It is one of the first indoor positioning systems installed in such a large space – the stadium is 1.85 million square feet and seats 68,000 – and points to a future where we’ll have indoor positioning as precise as GPS data.

In the near future, Aruba and their acquired software company Meridian (who we have covered before) also plan to enable location-aware push messages for specific events and offers inside the stadium at game time. Their hope is to create a richer experience for users and maybe even an expectation for modern stadiums.

Beacons are small, Bluetooth Low Energy hardware devices, with limited broadcasting range that can be used to communicate with smartphones or other wearable devices. Beacons can be placed in multiple locations inside a structure or retail space—covering certain zones of the location (approximately 75 meters) with their individual Bluetooth signal—and can then allow a participating person’s smartphone or wearable device to communicate with it and thereby determine their location.

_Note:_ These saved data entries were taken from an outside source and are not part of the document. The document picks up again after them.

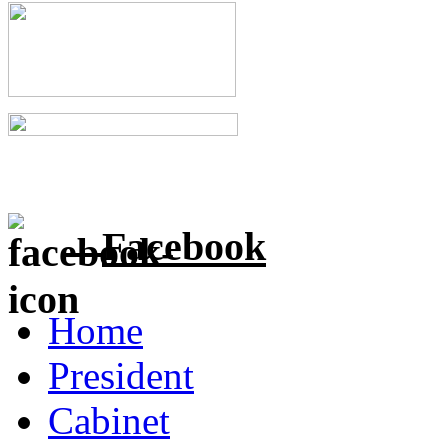
Facebook
Home
President
Cabinet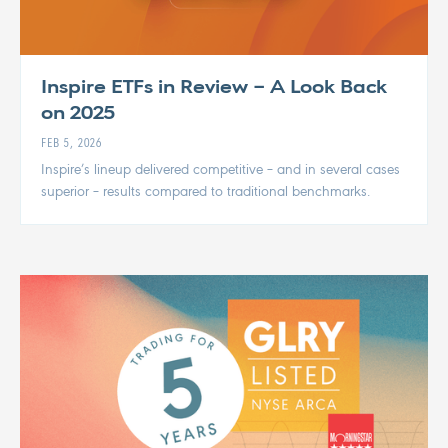
Inspire ETFs in Review – A Look Back
on 2025
FEB 5, 2026
Inspire’s lineup delivered competitive – and in several cases
superior – results compared to traditional benchmarks.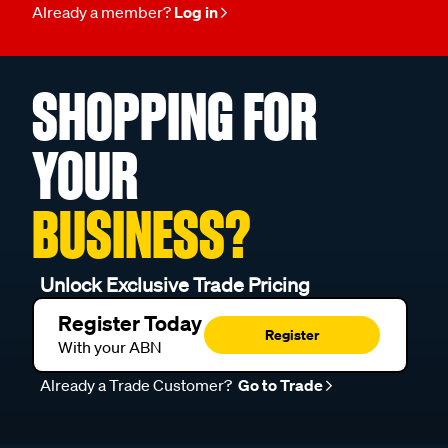
Already a member?
Log in
SHOPPING FOR
YOUR
BUSINESS?
Unlock Exclusive Trade Pricing
Register Today
Register
With your ABN
Already a Trade Customer?
Go to Trade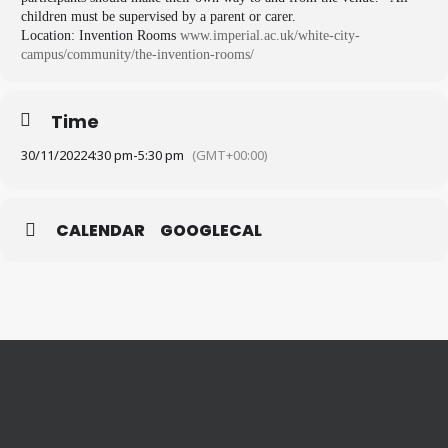
children must be supervised by a parent or carer.
Location: Invention Rooms
www.imperial.ac.uk/white-city-
campus/community/the-
invention-rooms/
Time
30/11/2022
4:30 pm
-
5:30 pm
(GMT+00:00)
CALENDAR
GOOGLECAL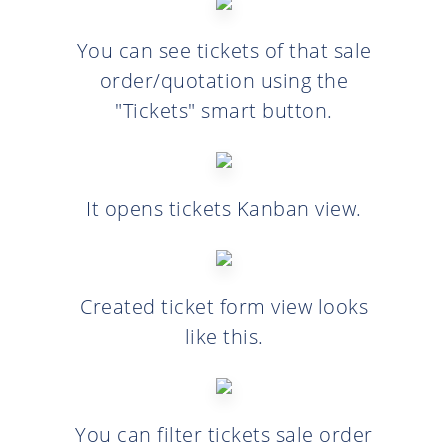
You can see tickets of that sale
order/quotation using the
"Tickets" smart button.
It opens tickets Kanban view.
Created ticket form view looks
like this.
You can filter tickets sale order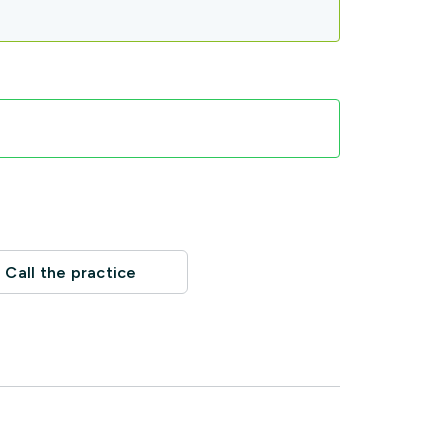
Call the practice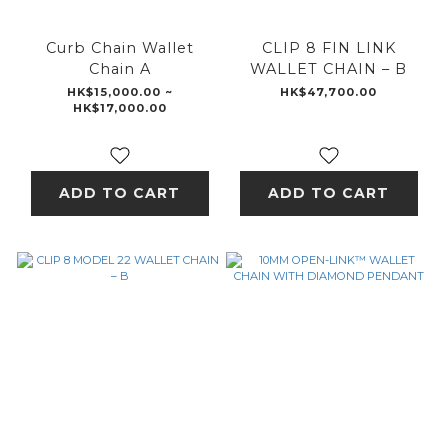
Curb Chain Wallet
CLIP 8 FIN LINK
Chain A
WALLET CHAIN – B
HK$15,000.00 ~
HK$47,700.00
HK$17,000.00
ADD TO CART
ADD TO CART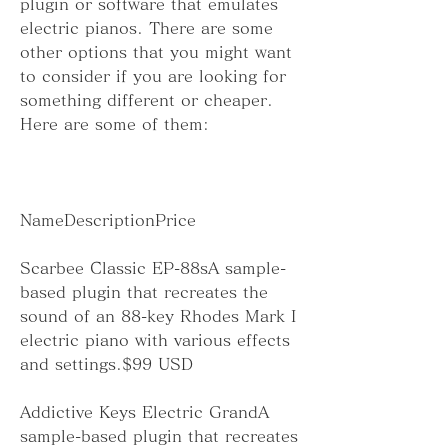
plugin or software that emulates 
electric pianos. There are some 
other options that you might want 
to consider if you are looking for 
something different or cheaper. 
Here are some of them:
NameDescriptionPrice
Scarbee Classic EP-88sA sample-
based plugin that recreates the 
sound of an 88-key Rhodes Mark I 
electric piano with various effects 
and settings.$99 USD
Addictive Keys Electric GrandA 
sample-based plugin that recreates 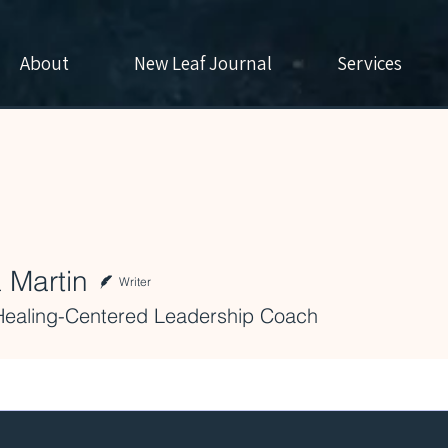
About
New Leaf Journal
Services
 Martin
Writer
Healing-Centered Leadership Coach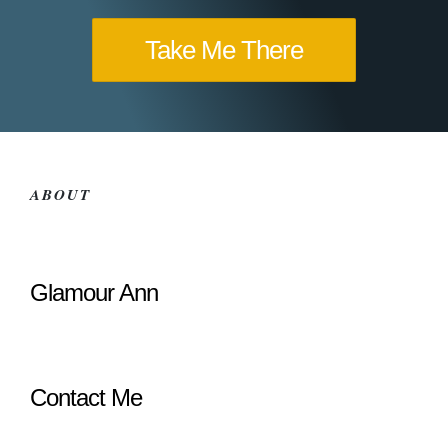
Take Me There
ABOUT
Glamour Ann
Contact Me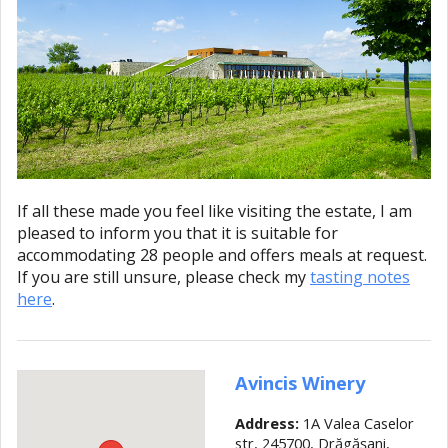
If all these made you feel like visiting the estate, I am
pleased to inform you that it is suitable for
accommodating 28 people and offers meals at request.
If you are still unsure, please check my
tasting notes
here
.
Avincis Winery
Address:
1A Valea Caselor
str, 245700, Drăgăşani,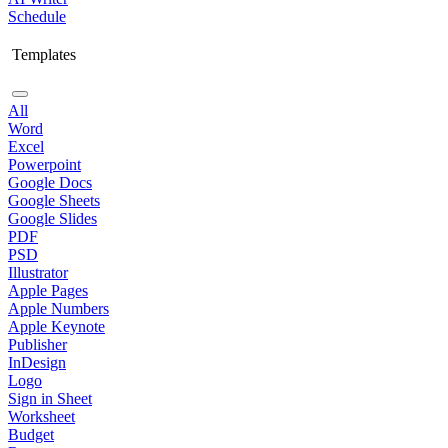
Schedule
Templates
All
Word
Excel
Powerpoint
Google Docs
Google Sheets
Google Slides
PDF
PSD
Illustrator
Apple Pages
Apple Numbers
Apple Keynote
Publisher
InDesign
Logo
Sign in Sheet
Worksheet
Budget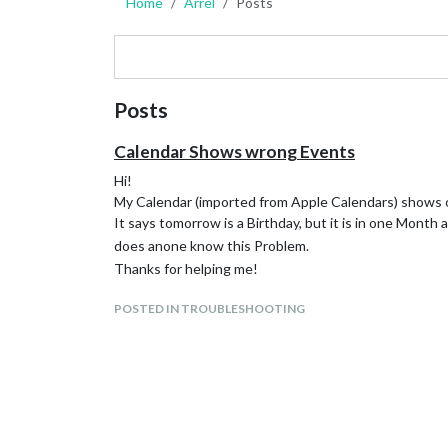
Home
Arrel
Posts
Posts
Calendar Shows wrong Events
Hi!
My Calendar (imported from Apple Calendars) shows 
It says tomorrow is a Birthday, but it is in one Month 
does anone know this Problem.
Thanks for helping me!
POSTED IN TROUBLESHOOTING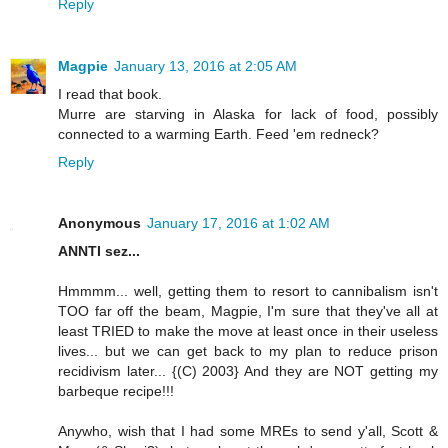
Reply
Magpie
January 13, 2016 at 2:05 AM
I read that book.
Murre are starving in Alaska for lack of food, possibly
connected to a warming Earth. Feed 'em redneck?
Reply
Anonymous
January 17, 2016 at 1:02 AM
ANNTI sez...
Hmmmm... well, getting them to resort to cannibalism isn't
TOO far off the beam, Magpie, I'm sure that they've all at
least TRIED to make the move at least once in their useless
lives... but we can get back to my plan to reduce prison
recidivism later... {(C) 2003} And they are NOT getting my
barbeque recipe!!!
Anywho, wish that I had some MREs to send y'all, Scott &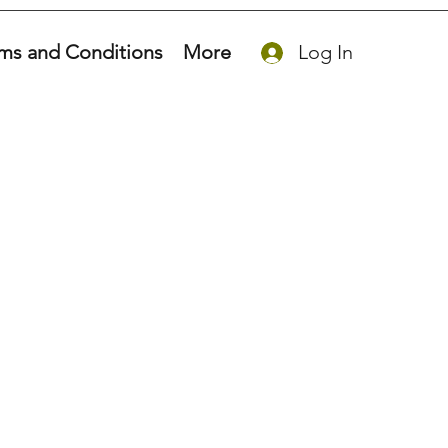
ms and Conditions
More
Log In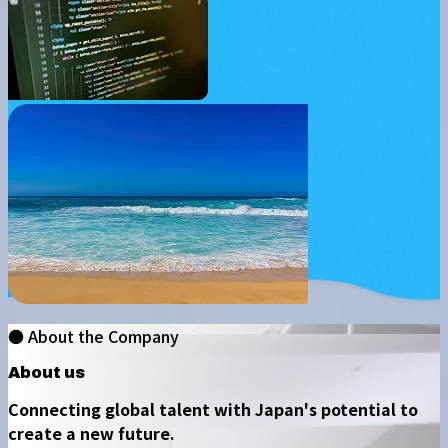
● About the Company
About us
Connecting global talent with Japan's potential to
create a new future.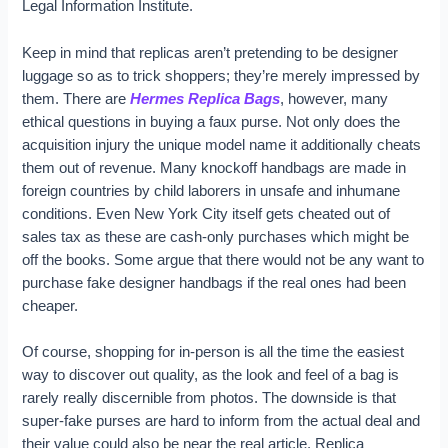
Legal Information Institute.
Keep in mind that replicas aren’t pretending to be designer
luggage so as to trick shoppers; they’re merely impressed by
them. There are
Hermes Replica Bags
, however, many
ethical questions in buying a faux purse. Not only does the
acquisition injury the unique model name it additionally cheats
them out of revenue. Many knockoff handbags are made in
foreign countries by child laborers in unsafe and inhumane
conditions. Even New York City itself gets cheated out of
sales tax as these are cash-only purchases which might be
off the books. Some argue that there would not be any want to
purchase fake designer handbags if the real ones had been
cheaper.
Of course, shopping for in-person is all the time the easiest
way to discover out quality, as the look and feel of a bag is
rarely really discernible from photos. The downside is that
super-fake purses are hard to inform from the actual deal and
their value could also be near the real article. Replica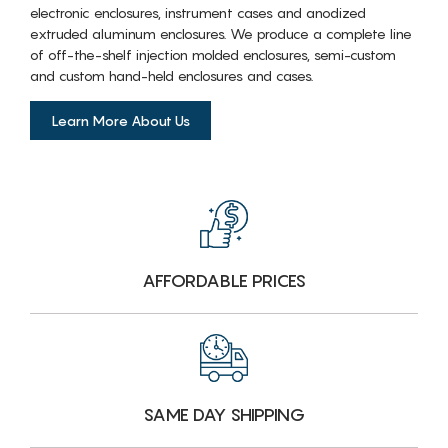
electronic enclosures, instrument cases and anodized
extruded aluminum enclosures. We produce a complete line
of off-the-shelf injection molded enclosures, semi-custom
and custom hand-held enclosures and cases.
Learn More About Us
AFFORDABLE PRICES
SAME DAY SHIPPING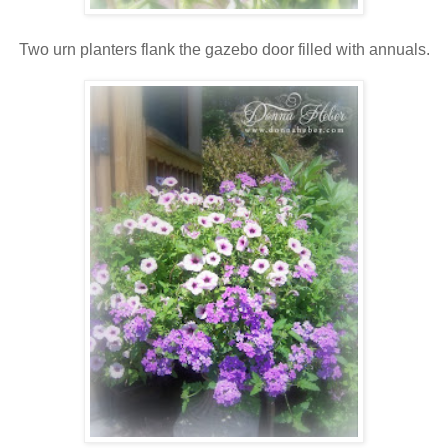
Two urn planters flank the gazebo door filled with annuals.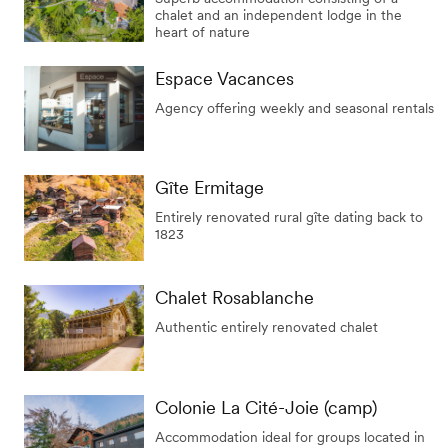
chalet and an independent lodge in the
heart of nature
Espace Vacances
Agency offering weekly and seasonal rentals
Gîte Ermitage
Entirely renovated rural gîte dating back to
1823
Chalet Rosablanche
Authentic entirely renovated chalet
Colonie La Cité-Joie (camp)
Accommodation ideal for groups located in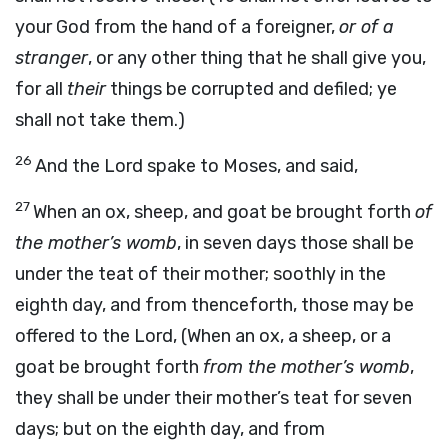
your God from the hand of a foreigner,
or of a
stranger
, or any other thing that he shall give you,
for all
their
things be corrupted and defiled; ye
shall not take them.)
26
And the Lord spake to Moses, and said,
27
When an ox, sheep, and goat be brought forth
of
the mother’s womb
, in seven days those shall be
under the teat of their mother; soothly in the
eighth day, and from thenceforth, those may be
offered to the Lord, (When an ox, a sheep, or a
goat be brought forth
from the mother’s womb
,
they shall be under their mother’s teat for seven
days; but on the eighth day, and from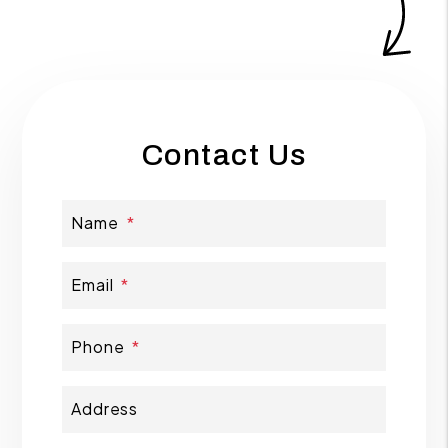
Contact Us
Name
Email
Phone
Address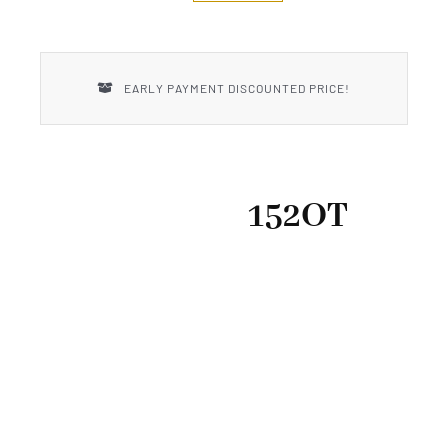
New Introductions
Uncle Henry
EARLY PAYMENT DISCOUNTED PRICE!
152OT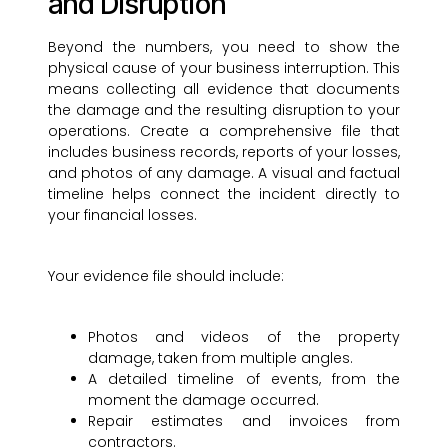
and Disruption
Beyond the numbers, you need to show the
physical cause of your business interruption. This
means collecting all evidence that documents
the damage and the resulting disruption to your
operations. Create a comprehensive file that
includes business records, reports of your losses,
and photos of any damage. A visual and factual
timeline helps connect the incident directly to
your financial losses.
Your evidence file should include:
Photos and videos of the property
damage, taken from multiple angles.
A detailed timeline of events, from the
moment the damage occurred.
Repair estimates and invoices from
contractors.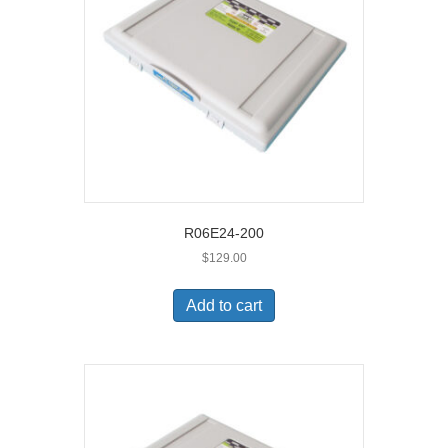
R06E24-200
$
129.00
Add to cart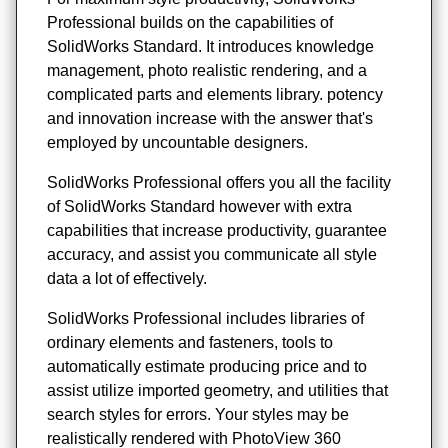
Professional builds on the capabilities of
SolidWorks Standard. It introduces knowledge
management, photo realistic rendering, and a
complicated parts and elements library. potency
and innovation increase with the answer that's
employed by uncountable designers.
SolidWorks Professional offers you all the facility
of SolidWorks Standard however with extra
capabilities that increase productivity, guarantee
accuracy, and assist you communicate all style
data a lot of effectively.
SolidWorks Professional includes libraries of
ordinary elements and fasteners, tools to
automatically estimate producing price and to
assist utilize imported geometry, and utilities that
search styles for errors. Your styles may be
realistically rendered with PhotoView 360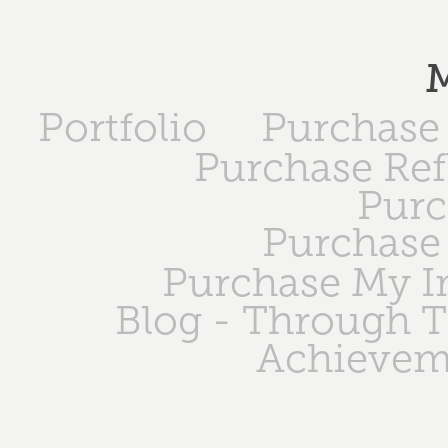
M
Portfolio
Purchase 
Purchase Ref
Purc
Purchase 
Purchase My 
Blog - Through 
Achievem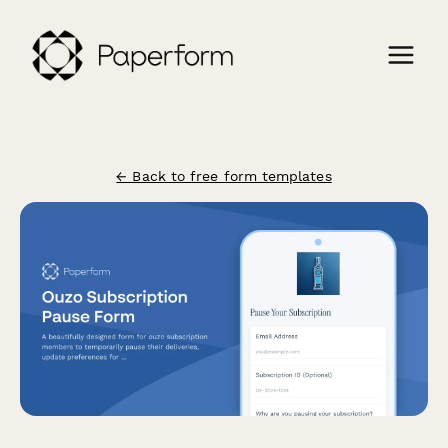
← Back to free form templates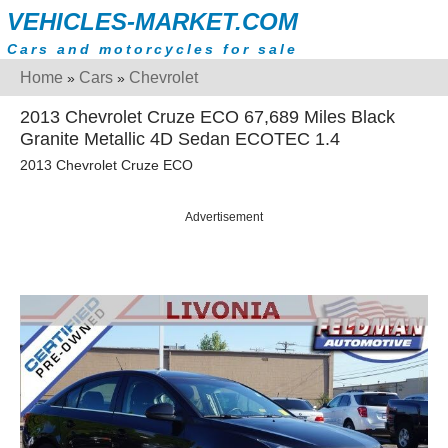
VEHICLES-MARKET.COM
Cars and motorcycles for sale
Home
Cars
Chevrolet
»
»
2013 Chevrolet Cruze ECO 67,689 Miles Black
Granite Metallic 4D Sedan ECOTEC 1.4
2013 Chevrolet Cruze ECO
Advertisement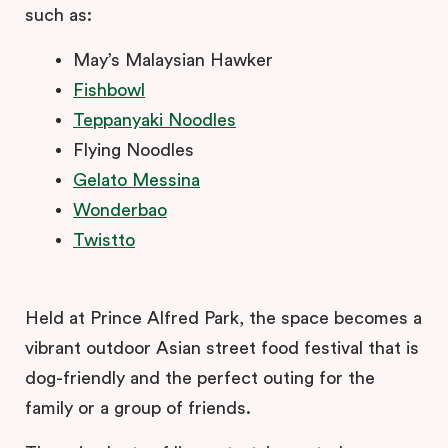
such as:
May’s Malaysian Hawker
Fishbowl
Teppanyaki Noodles
Flying Noodles
Gelato Messina
Wonderbao
Twistto
Held at Prince Alfred Park, the space becomes a
vibrant outdoor Asian street food festival that is
dog-friendly and the perfect outing for the
family or a group of friends.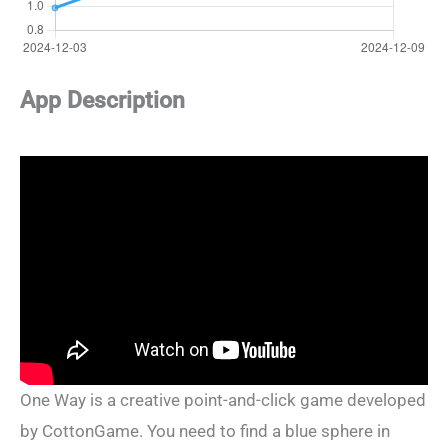
App Description
One Way is a creative point-and-click game developed
by CottonGame. You need to find a blue sphere in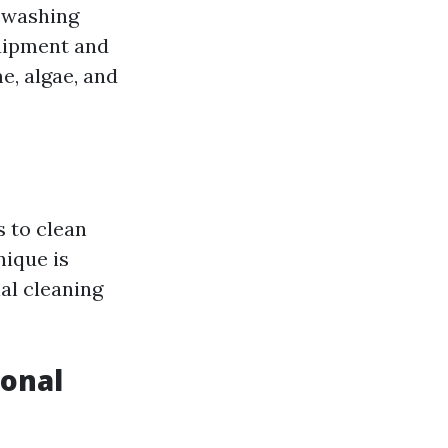
r washing
quipment and
e, algae, and
s to clean
nique is
nal cleaning
onal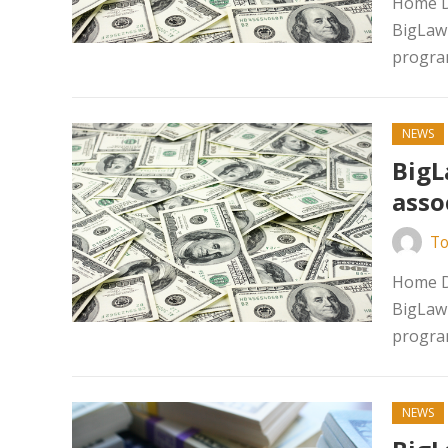
Home D
BigLaw 
program
NEWS
BigL
asso
To
Home D
BigLaw 
program
NEWS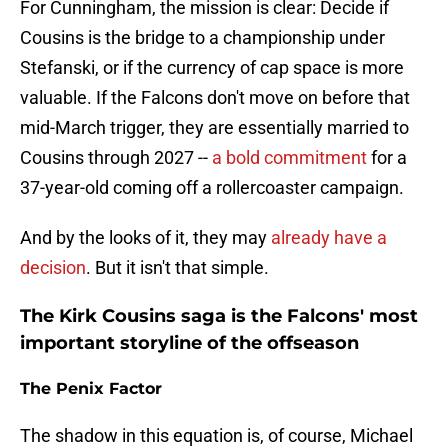
For Cunningham, the mission is clear: Decide if
Cousins is the bridge to a championship under
Stefanski, or if the currency of cap space is more
valuable. If the Falcons don't move on before that
mid-March trigger, they are essentially married to
Cousins through 2027 --
a bold commitment
for a
37-year-old coming off a rollercoaster campaign.
And by the looks of it, they may
already have a
decision
. But it isn't that simple.
The Kirk Cousins saga is the Falcons' most
important storyline of the offseason
The Penix Factor
The shadow in this equation is, of course, Michael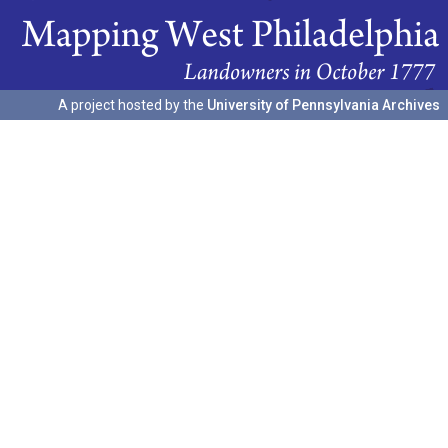
A project hosted by the
University of Pennsylvania Archives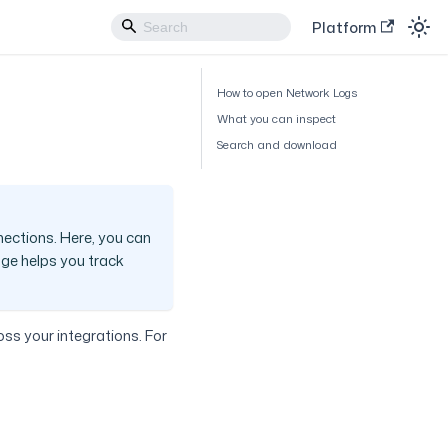
Platform
How to open Network Logs
What you can inspect
Search and download
nections. Here, you can
age helps you track
oss your integrations. For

However, beacons can also trigger specific content or experiences on the user’s device too. For example, when you walk in to one beacon’s zone, you might receive one kind of push message. If you walk into another zone, you might receive a different message. This differing content can be specific to each beacon’s individual location, enabling custom content in different areas of the building you are in.

This is why retailers are so jazzed about beacons. These little devices may be able to help reinvent retail experiences and their associated value even as more and more people flock to online retailers for cheaper, easier access to merchandise. And according to Aruba, consumers prefer beacons to Wi-Fi-based indoor positioning because it’s inherently privacy friendly. The venues’ apps you opt into look for beacons; beacons don’t look for you.

To come back to the news at hand, I spoke with Aruba/Meridian’s Jeff Hardison for a bit of the history on the new development, but also to understand how this is working in the stadium.

Jeff explained to me that after Apple announced they were sun-setting MAC address Wi-Fi triangulation (which was the indoor positioning technique Aruba/Meridian relied on at the time), the two companies decided to adopt new Apple iBeacon standards and build their own beacons so they could control their system more thoroughly. The result of this decision allowed them to create two different kinds of hardware beacons, a new adjacent Wi-Fi system, and a remote software management console to control them all. One of their beacons comes with a built-in, 1.5 to two-year battery and the other is just a small USB stick beacon that plugs in for power. (*note – the remote management system is planned to be available Q1 2015)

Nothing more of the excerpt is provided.